Sono le parole di Dario Corbo, giornalista al termine della sua inchiesta. L’inchiesta della sua vita. Giovane cronista scriveva nel 1993 su “La Costa” , un settimanale della Versilia, di un efferato omicidio. La giovane vittima, una diciottenne trovata cadavere sulle colline di Marina di Pietrasanta. Una lunga indagine nel mondo del jet-set della Versilia, seguita con scrupolo e giovanile certezza dal giovane cronista. L’assassina viene smascherata ma ci vogliono due ordini di giudizio per condannarla. Ora ha scontato i suoi venti e più anni di galera, è una donna poco più grande della vittima. E siamo ai giorni nostri, Dario è ancora un giornalista ed ancora persegue come obiettivo professionale la ricerca della verità nelle cose che racconta pervicacemente, ostinatamente. Così si trova a riaprire la stessa sua indagine, da solo contro tutti e contro sé stesso di 24 anni prima.
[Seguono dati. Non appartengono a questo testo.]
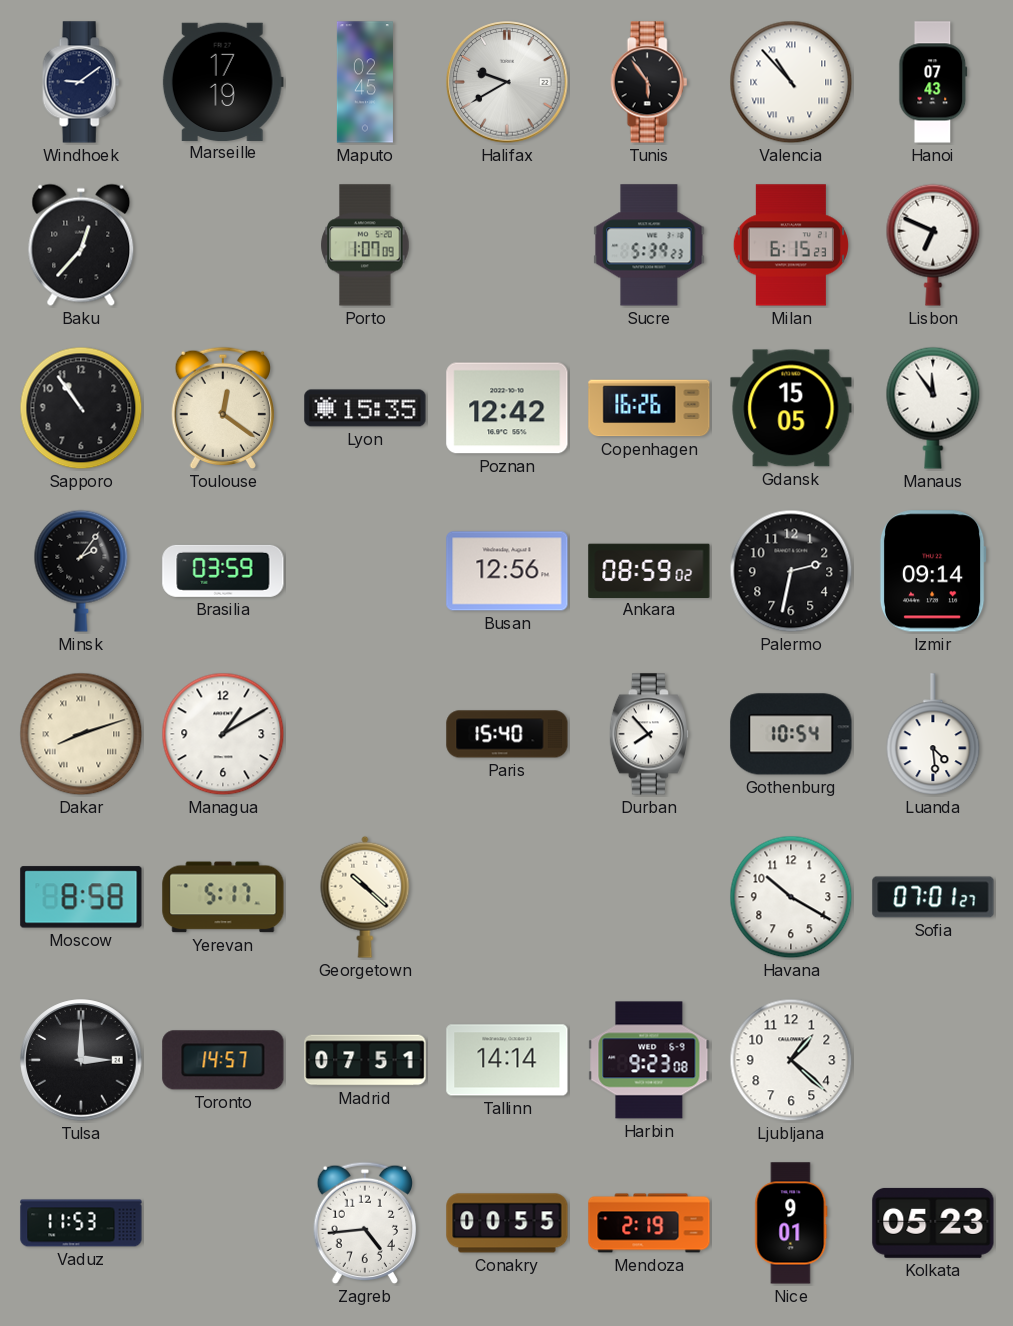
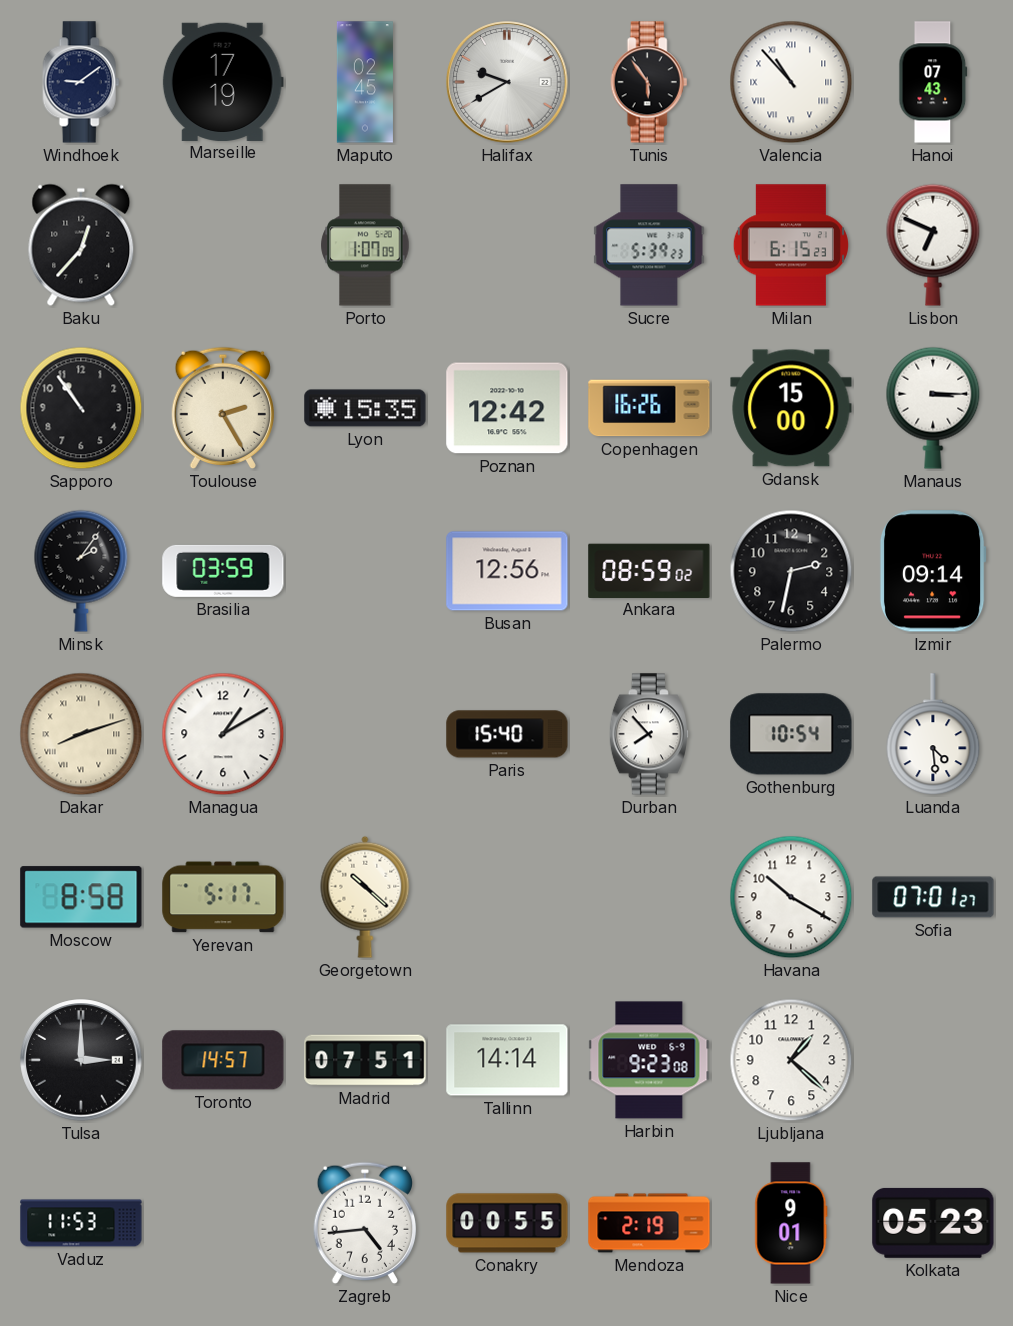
Toulouse: 12:21 -> 2:25
Gdansk: 15:05 -> 15:00
Manaus: 11:54 -> 3:15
E’ un bel noir quello che ha costruito Giampaolo Simi su questa trama letteraria. Riesce ad imbrigliare il suo lettore dalla prime pagine e portarselo dietro in una indagine in cui tutti i pezzi si scompongono e si ricompongono in logiche diverse, in un ritorno nella sua terra di gioventù, in un racconto, che come tutti i grandi gialli, non narra solo di un omicidio ma di tanto altro. Si racconta degli intrighi e delle zone d’ombra dell’Italia di quegli anni, di quell’anno in particolare dove successe tutto. Si racconta di certezze giovanili che si sgretolano nella maturità, di amori passati, di nuovi, di figli e di canzoni.
Un libro che si fa leggere tutto di un fiato, o meglio, in apnea.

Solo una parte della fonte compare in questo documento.